Moment of pure vulnerability:

For most of my life, I have been wildly, wholeheartedly resistant to having children. I wanted nothing to do with them. In my English classes, I often referred to babies as tapeworms, parasites latching themselves on and sucking everything good from their mothers.

Harsh? Maybe.

I just couldn’t understand why anybody in their right mind would actually choose to have babies. That’s like, eighteen years of constant sacrifice (more in this economy). And for what? Teen angst and a million arguments about how you don’t understand them? No. Nope. Huh uh. Can’t do it.

My reasons weren’t all selfish. I’m also aware that I’m very direct, which isn’t always the best way to talk to children. I mean, I’m the guy that will actually tell you when the yellow sweater washes you out or that your new poem is…not good. So really, I had a moral obligation to avoid children. Life with me would be an endless cycle of honest conversations, total breakdowns, followed by lots and lots of apologies on my part.
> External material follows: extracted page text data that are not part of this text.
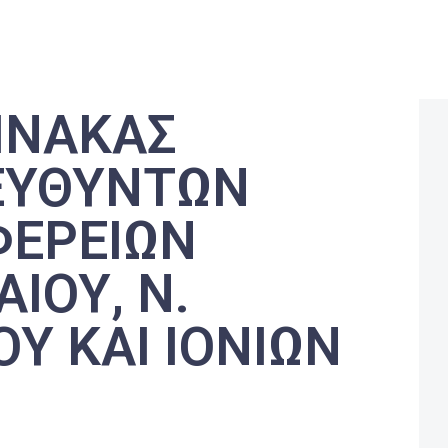
ΙΝΑΚΑΣ
ΕΥΘΥΝΤΩΝ
ΦΕΡΕΙΩΝ
ΑΙΟΥ, Ν.
ΟΥ ΚΑΙ ΙΟΝΙΩΝ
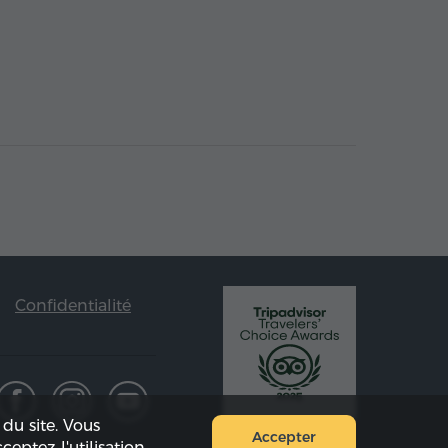
Confidentialité
du site. Vous
Accepter
cceptez l'utilisation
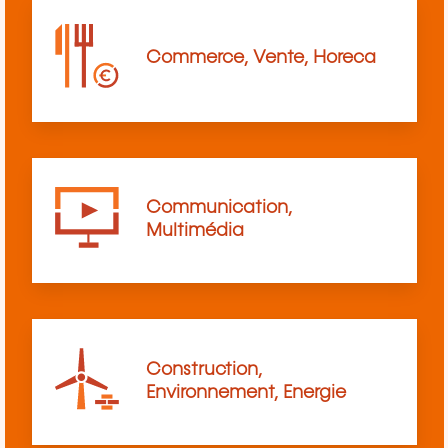
Commerce, Vente, Horeca
Communication,
Multimédia
Construction,
Environnement, Energie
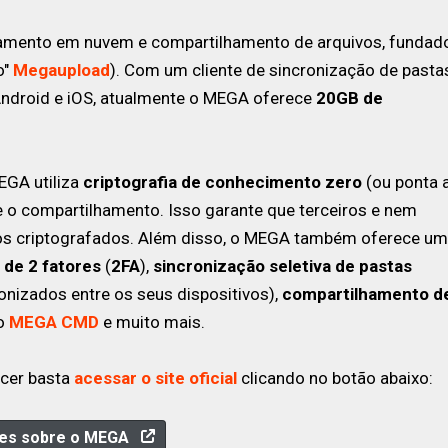
amento em nuvem e compartilhamento de arquivos, fundad
o"
Megaupload
). Com um cliente de sincronização de pasta
 Android e iOS, atualmente o MEGA oferece
20GB de
EGA utiliza
criptografia de conhecimento zero
(ou ponta 
 o compartilhamento. Isso garante que terceiros e nem
 criptografados. Além disso, o MEGA também oferece u
 de 2 fatores
(
2FA
),
sincronização seletiva de pastas
onizados entre os seus dispositivos),
compartilhamento d
o
MEGA CMD
e muito mais.
ecer basta
acessar o site oficial
clicando no botão abaixo:
hes sobre o MEGA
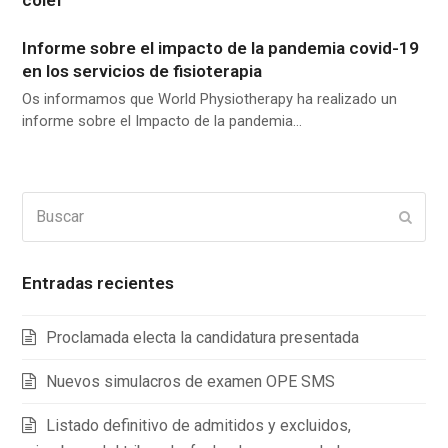
Informe sobre el impacto de la pandemia covid-19
en los servicios de fisioterapia
Os informamos que World Physiotherapy ha realizado un
informe sobre el Impacto de la pandemia…
Buscar
Enviar
Entradas recientes
Proclamada electa la candidatura presentada
Nuevos simulacros de examen OPE SMS
Listado definitivo de admitidos y excluidos,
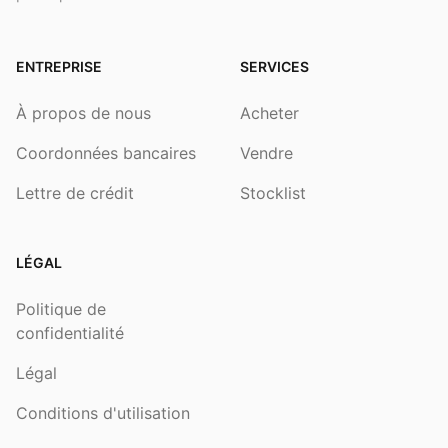
ENTREPRISE
SERVICES
À propos de nous
Acheter
Coordonnées bancaires
Vendre
Lettre de crédit
Stocklist
LÉGAL
Politique de
confidentialité
Légal
Conditions d'utilisation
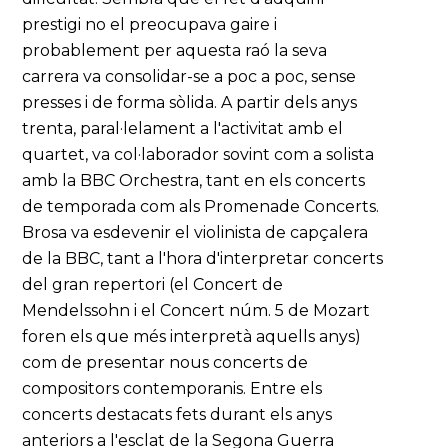
prestigi no el preocupava gaire i
probablement per aquesta raó la seva
carrera va consolidar-se a poc a poc, sense
presses i de forma sòlida. A partir dels anys
trenta, paral·lelament a l'activitat amb el
quartet, va col·laborador sovint com a solista
amb la BBC Orchestra, tant en els concerts
de temporada com als Promenade Concerts.
Brosa va esdevenir el violinista de capçalera
de la BBC, tant a l'hora d'interpretar concerts
del gran repertori (el Concert de
Mendelssohn i el Concert núm. 5 de Mozart
foren els que més interpretà aquells anys)
com de presentar nous concerts de
compositors contemporanis. Entre els
concerts destacats fets durant els anys
anteriors a l'esclat de la Segona Guerra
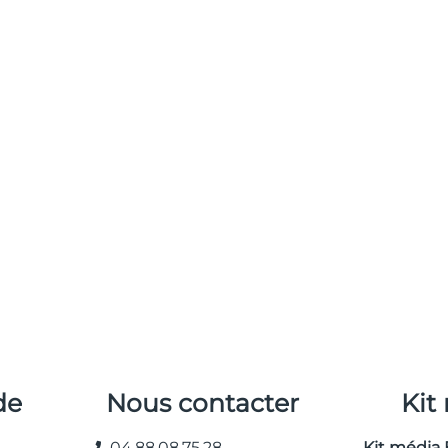
de
Nous contacter
Kit
04.88.08.75.28
Kit média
Plus, who wants to spend years cleaning up someone else’s poop? Gross. And the vomit? Hell no. I can’t even clean up my own vomit. Really. I have to leave the room when people even talk about it. And kids are wells of body fluids. Ick factor to the nth degree. No, I definitely did not want kids.

I wanted, like so many twenty-somethings, to understand “who I was” and “what I cared about.” You know, I wanted to give space to all the existential crises of adulthood just like the movies taught me. And, just as I had been trained, I did find myself. Then I met someone, fell in love, and forgot all about it.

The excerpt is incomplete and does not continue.